As of the census of 2000, there were 4,604 people, 1,641 households, and 1,188 families residing in the township. The population density was 3,301.7 PD/sqmi. There were 1,754 housing units at an average density of 1,257.8 /mi2. The racial makeup of the township was 22.72% White, 73.33% African American, 0.26% Native American, 0.59% Asian, 0.02% Pacific Islander, 0.96% from other races, and 2.13% from two or more races. 2.06% of the population were Hispanic or Latino of any race.

There were 1,641 households, out of which 39.7% had children under the age of 18 living with them, 35.1% were married couples living together, 30.8% had a female householder with no husband present, and 27.6% were non-families. 23.0% of all households were made up of individuals, and 5.8% had someone living alone who was 65 years of age or older. The average household size was 2.81 and the average family size was 3.31.

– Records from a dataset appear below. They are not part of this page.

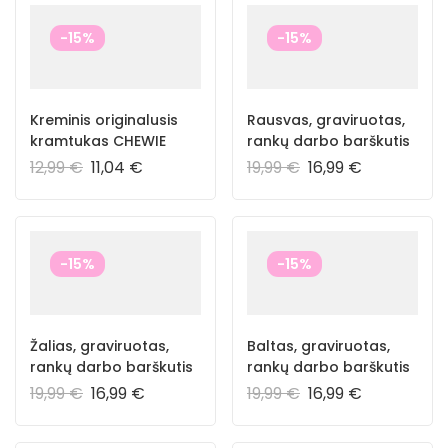
-15%
-15%
Kreminis originalusis
Rausvas, graviruotas,
kramtukas CHEWIE
rankų darbo barškutis
12,99
€
11,04
€
19,99
€
16,99
€
-15%
-15%
Žalias, graviruotas,
Baltas, graviruotas,
rankų darbo barškutis
rankų darbo barškutis
19,99
€
16,99
€
19,99
€
16,99
€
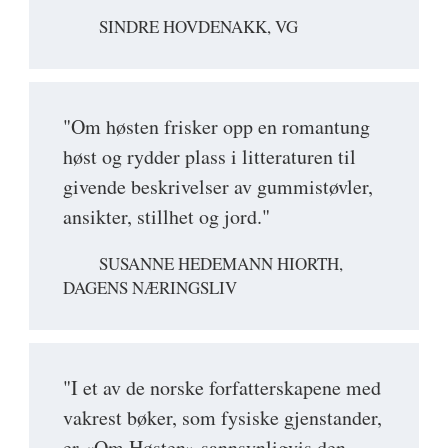
SINDRE HOVDENAKK, VG
"Om høsten frisker opp en romantung
høst og rydder plass i litteraturen til
givende beskrivelser av gummistøvler,
ansikter, stillhet og jord."
SUSANNE HEDEMANN HIORTH,
DAGENS NÆRINGSLIV
"I et av de norske forfatterskapene med
vakrest bøker, som fysiske gjenstander,
er «Om Høsten» sannsynligvis den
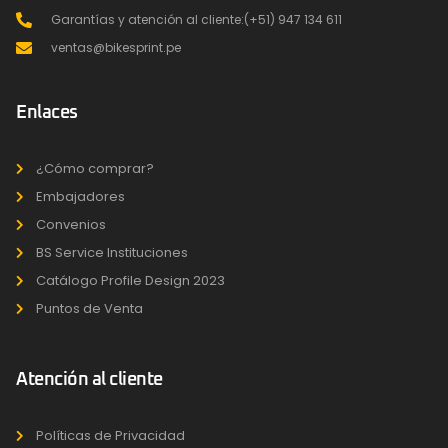
Garantías y atención al cliente:(+51) 947 134 611
ventas@bikesprint.pe
Enlaces
¿Cómo comprar?
Embajadores
Convenios
BS Service Instituciones
Catálogo Profile Design 2023
Puntos de Venta
Atención al cliente
Políticas de Privacidad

In the township the population was spread out, with 33.7% under the age of 18, 7.9% from 18 to 24, 29.5% from 25 to 44, 21.4% from 45 to 64, and 7.5% who were 65 years of age or older. The median age was 32 years. For every 100 females, there were 84.6 males. For every 100 women age 18 and over, there were 75.6 men.

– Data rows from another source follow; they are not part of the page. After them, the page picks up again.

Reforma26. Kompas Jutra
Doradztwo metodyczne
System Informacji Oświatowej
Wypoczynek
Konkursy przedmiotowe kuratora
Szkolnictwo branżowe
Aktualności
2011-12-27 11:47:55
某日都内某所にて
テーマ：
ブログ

The median income for a household in the township was $32,576, and the median income for a family was $34,391. Males had a median income of $31,845 versus $25,286 for females. The per capita income for the township was $16,072. About 16.2% of families and 17.1% of the population were below the poverty line, including 24.0% of those under age 18 and 23.3% of those age 65 or over.

==Education==
Residents in Chester Township are zoned to the Chester-Upland School District. Toby Farms Elementary School is the public elementary school in Chester Township. Residents are also zoned to Smedley Middle School and Chester High School.

==Transportation==

As of 2015, there were 13.79 mi of public roads in Chester Township, of which 3.94 mi were maintained by Pennsylvania Department of Transportation (PennDOT) and 9.85 mi were maintained by the township.

Interstate 95 crosses the southern part of the township. It runs concurrently with U.S. Route 322 between Exit 3 and Exit 4.